REQUIREMENT:
Across the entries below, how many lines contain the string "doop"? Only the number is wanted.

AVAILABLE DATA:

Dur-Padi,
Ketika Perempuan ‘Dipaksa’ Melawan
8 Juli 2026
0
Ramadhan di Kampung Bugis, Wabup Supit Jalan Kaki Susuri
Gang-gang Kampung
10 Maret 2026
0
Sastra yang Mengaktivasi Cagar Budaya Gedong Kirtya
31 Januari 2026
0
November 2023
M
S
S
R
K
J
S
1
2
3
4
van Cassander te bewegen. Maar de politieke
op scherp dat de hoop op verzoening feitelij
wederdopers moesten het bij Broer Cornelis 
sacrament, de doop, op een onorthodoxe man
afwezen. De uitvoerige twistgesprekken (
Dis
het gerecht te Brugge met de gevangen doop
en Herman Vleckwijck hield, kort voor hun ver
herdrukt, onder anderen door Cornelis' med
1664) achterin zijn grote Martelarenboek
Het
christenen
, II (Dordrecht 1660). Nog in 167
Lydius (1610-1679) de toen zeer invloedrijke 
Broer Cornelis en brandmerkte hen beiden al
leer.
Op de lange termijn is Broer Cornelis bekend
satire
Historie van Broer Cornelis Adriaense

* * *

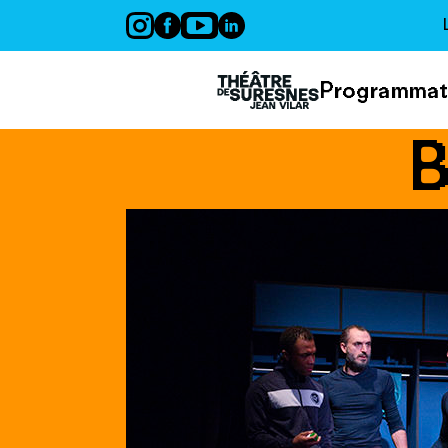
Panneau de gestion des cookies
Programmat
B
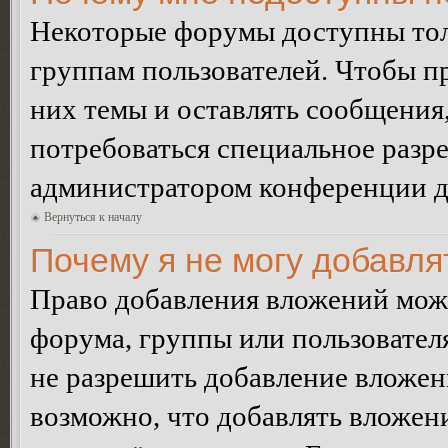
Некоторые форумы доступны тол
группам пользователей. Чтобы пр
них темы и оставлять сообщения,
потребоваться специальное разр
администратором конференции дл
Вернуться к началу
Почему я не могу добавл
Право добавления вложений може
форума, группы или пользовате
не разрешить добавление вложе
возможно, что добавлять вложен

---

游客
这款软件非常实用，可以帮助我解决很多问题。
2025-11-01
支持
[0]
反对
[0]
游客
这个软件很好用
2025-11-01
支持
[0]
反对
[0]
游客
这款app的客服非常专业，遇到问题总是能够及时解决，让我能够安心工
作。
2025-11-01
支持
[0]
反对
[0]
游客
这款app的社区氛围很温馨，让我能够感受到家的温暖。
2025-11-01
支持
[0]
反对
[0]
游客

RESULT OF THIS TASK:
2